Introducing the AOS English Bird Names Blog

Welcome to the American Ornithological Society (AOS) English Bird Names Blog. 

Eponymous English bird names have been front and center in our minds these past months, and our member volunteers have been working to coordinate a community-informed response. We do not have firm answers yet to all of the questions that have arisen, but the AOS is unequivocally committed to finding collaborative solutions that promote inclusivity in ornithology and birding. 

Our process has centered on working with the broader ornithological and birding communities to discuss the next steps forward. This strategy, with a universal and inclusive design in mind, requires an initial understanding of how diverse stakeholders within the ornithological and birding communities feel about the call to change eponymous names. As a first step, members of the AOS Diversity & Inclusion (D&I) Committee conducted 12 listening sessions from September to November 2020 with more than 35 stakeholders across the ornithological and birding communities, including members of the Bird Names for Birds collective, to listen to and understand varying perspectives on English bird names.

In these sessions, the D&I Committee asked for stakeholders’ thoughts on the philosophy of names, the issues to be considered when changing them, and the effects of bird-name changes on key issues including research, recreation, management, and the publication of field guides. The Committee also wanted to learn how best to increase our awareness of the concerns of these stakeholders, to communicate these concerns back to the broader ornithological and birding community, and ultimately to guide our future actions on English common bird names from a platform of transparency and consistency.

That’s where this new AOS English Bird Names Blog comes in! We’ll use this blog to update our members and the broader community about the work of our nomenclature committees and ongoing progress by the Society regarding English bird names. If you’re interested in receiving updates or invitations to participate in our efforts, please subscribe to this blog using the available form. Subscription is free and open to everyone!

COMMENTS

  1. I detest eponyms and honorifics. Please give descriptive names to birds. Don’t name them after people! Thanks.

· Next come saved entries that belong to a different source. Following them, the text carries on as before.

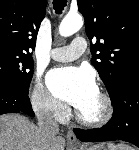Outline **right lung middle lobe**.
I'll list each match as a JSON object with an SVG mask.
<instances>
[{"label": "right lung middle lobe", "mask_w": 139, "mask_h": 150, "mask_svg": "<svg viewBox=\"0 0 139 150\" xmlns=\"http://www.w3.org/2000/svg\"><path fill=\"white\" fill-rule=\"evenodd\" d=\"M33 75L30 54L0 49V85L28 91Z\"/></svg>", "instance_id": "obj_1"}]
</instances>
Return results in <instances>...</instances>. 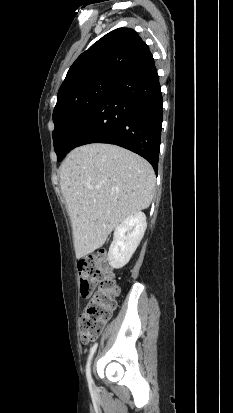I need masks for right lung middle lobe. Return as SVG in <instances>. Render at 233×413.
<instances>
[{"instance_id":"obj_1","label":"right lung middle lobe","mask_w":233,"mask_h":413,"mask_svg":"<svg viewBox=\"0 0 233 413\" xmlns=\"http://www.w3.org/2000/svg\"><path fill=\"white\" fill-rule=\"evenodd\" d=\"M116 77H100L57 99L52 133L57 161H61L76 136L106 95Z\"/></svg>"}]
</instances>
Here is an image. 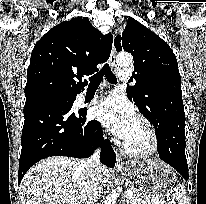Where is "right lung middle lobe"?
<instances>
[{"mask_svg":"<svg viewBox=\"0 0 206 204\" xmlns=\"http://www.w3.org/2000/svg\"><path fill=\"white\" fill-rule=\"evenodd\" d=\"M74 96L75 95H73V96H65V95H57V94H46V95H41V96H37V97L26 99V101H29V100H32V99L38 98V97L63 98V99H66V100L70 101V99H72Z\"/></svg>","mask_w":206,"mask_h":204,"instance_id":"right-lung-middle-lobe-1","label":"right lung middle lobe"}]
</instances>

  2. Why only descriptive names? What about birds named for often inappropriate places (Nashville Warbler, Cape May Warbler, Carolina Chickadee, Philadelphia Vireo, and on and on)? Purely descriptive names are boring and often misleading (e. g. Gray-tailed Tattler when BOTH tattlers have gray tails). The wonderfully evocative name Wandering Tattler tells you nothing of help in recognizing the bird when you see it, but it’s a marvelous name nevertheless. I happen to like some eponyms as much as Joe Ward detests them (Lewis’s Woodpecker, Clark’s Nutcracker) because they teach us history and context. Gray-collared Woodpecker and Gray Nutcracker just don’t do it for me. But Joe and I have to find a common language when we talk about birds. So that’s where we are today. By the way, while we’re at it, why not rename all those states with eponyms (Washington, Louisiana, Carolina, Pennsylvania, Maryland) or all those thousands of cities, towns, and counties named for people? Wouldn’t THAT be helpful?

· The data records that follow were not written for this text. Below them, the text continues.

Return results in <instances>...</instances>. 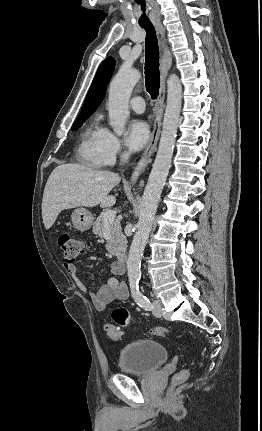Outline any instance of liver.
<instances>
[{
    "label": "liver",
    "instance_id": "obj_1",
    "mask_svg": "<svg viewBox=\"0 0 262 431\" xmlns=\"http://www.w3.org/2000/svg\"><path fill=\"white\" fill-rule=\"evenodd\" d=\"M120 176L110 171L95 170L84 165H58L50 174L42 199V218L50 229L59 213L76 207H111L116 198L109 192L120 182Z\"/></svg>",
    "mask_w": 262,
    "mask_h": 431
}]
</instances>
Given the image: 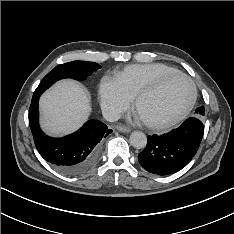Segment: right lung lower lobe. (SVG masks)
<instances>
[{"mask_svg":"<svg viewBox=\"0 0 234 234\" xmlns=\"http://www.w3.org/2000/svg\"><path fill=\"white\" fill-rule=\"evenodd\" d=\"M39 97L32 98L29 109V126L38 152L63 174L74 176L86 172L98 158L101 139L112 130L101 121L90 120L66 137H49L39 127Z\"/></svg>","mask_w":234,"mask_h":234,"instance_id":"98d812e1","label":"right lung lower lobe"}]
</instances>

  3. Will ridding North America of eponymous common bird names actually cause any great uptake in birding by people who might justifiably be offended by them? Firstly, I question whether there really are many people who would like to go birding but don’t because of eponyms. Secondly, given that there is no intention to change scientific names, then eponyms will still be there in many bird’s names (80 -90 at least in North America) in every bird book that everyone opens. So surely, the folks that feel offended by eponyms will continue to be so, making the whole exercise a bit pointless?

  4. I don’t know why the AOS has a committee on Diversity and Inclusion in the first place. Its statement “that continuing to use harmful English names in ornithology unfairly demands tolerance from already marginalized people, creating an unnecessary barrier to the field of ornithology with clear downstream effects felt at multiple levels of our ornithological community” could be a parody of earnest sophomores in the Political Science Department.

  5. I very much agree with Peter John Roberts. Renaming all birds named after people is a lot of chasing rainbows for no real practical purpose, in my view. Also, there is no end to this. Where would you stop, as he so aptly points out? Then, why stop at birds? There are many, many plants with common names that include people’s names. Even some of the descriptive names, such as red-bellied woodpecker, rather than red-naped woodpecker, and common yellowthroat, rather than black-masked warbler, will not really help anyone ID the bird. Would it not be better to just leave common names alone rather than totally upsetting the apple cart and make all the bird guides obsolete and have everyone learn new names for a hundred-plus birds? It seems there are a lot more important issues to face, including things that would really make birding more open to all persons. Are bird names really that big an issue?